Lorsque la transpiration souffre depuis long-temps, par exemple, dans les maladies chroniques cutanées, principalement dans celles des membres, on a recours aux bains de fumier. Ils se composent d’un tas de fumier arrangé d’avance à la manière des couches que font les jardiniers ; on laisse fermenter cette couche, et, quand la chaleur y est développée, on l’ouvre, on y abat l’animal, on le recouvre avec le fumier chaud ; la tête seule, et sur-tout les naseaux restent à l’air. On seconde l’action, du bain par un breuvage sudorifique donné tous les quarts d’heure. On retire l’animal au bout d’une heure ou cinq quarts d’heure, suivant le cas et la force du sujet ; on le rentre à l’écurie, on le bouchonne fortement et long-temps ; on le couvre de paille et de couvertures, ou on le promène au pas étant couvert.
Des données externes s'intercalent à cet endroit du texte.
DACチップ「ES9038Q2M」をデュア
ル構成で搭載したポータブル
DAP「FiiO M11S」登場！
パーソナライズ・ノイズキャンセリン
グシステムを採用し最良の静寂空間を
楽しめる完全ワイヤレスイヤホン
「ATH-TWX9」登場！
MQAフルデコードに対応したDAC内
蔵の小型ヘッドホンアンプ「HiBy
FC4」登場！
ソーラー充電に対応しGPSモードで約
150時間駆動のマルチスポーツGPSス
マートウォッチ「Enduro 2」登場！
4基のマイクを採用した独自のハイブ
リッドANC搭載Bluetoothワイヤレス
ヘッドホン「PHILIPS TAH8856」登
Les bains locaux ou particuliers sont d’un usage moins étendu ; ils consistent à laisser tremper la partie dans l’eau. Ces bains froids peuvent encore être rendus plus actifs, en les faisant prendre dans un vase, et en y ajoutant des sels. Ils conviennent dans les premiers momens qui suivent les efforts, les contusions : ils doivent cesser lorsque la douleur se développe ; alors la partie réclame des bains d’eau tiède et des cataplasmes émolliens ou anodins, dans les intervalles des bains. Si la sole se trouvoit trop dure, trop épaisse, il faudroit la raser jusqu’à ce qu’elle soit souple dans tous les points ; ce qui diminue la douleur et contribue aussi aux bons effets du bain. Pour faire prendre aux chevaux et aux bœufs des bains de pieds, nous avons des vases forts, carrés, étroits du bas et larges du haut, avec un fond très solide, que l’on emplit à la hauteur convenable, et dans lesquels on place le membre, après qu’on y a mis le liquide qui compose le bain. On peut remplacer ces vases par de grands seaux ou des barriques sciées à hauteur proportionnée. Mais il faut mettre sous le fond des planches qui portent contre terre, pour éviter que l’appui du pied, venant à porter tout le poids du corps, ne défonce le bain. On fait aussi entrer dans les bains des aromates, du vinaigre, etc. Voyez les maladies qui en exigent l’emploi. (Ch. et Fr.)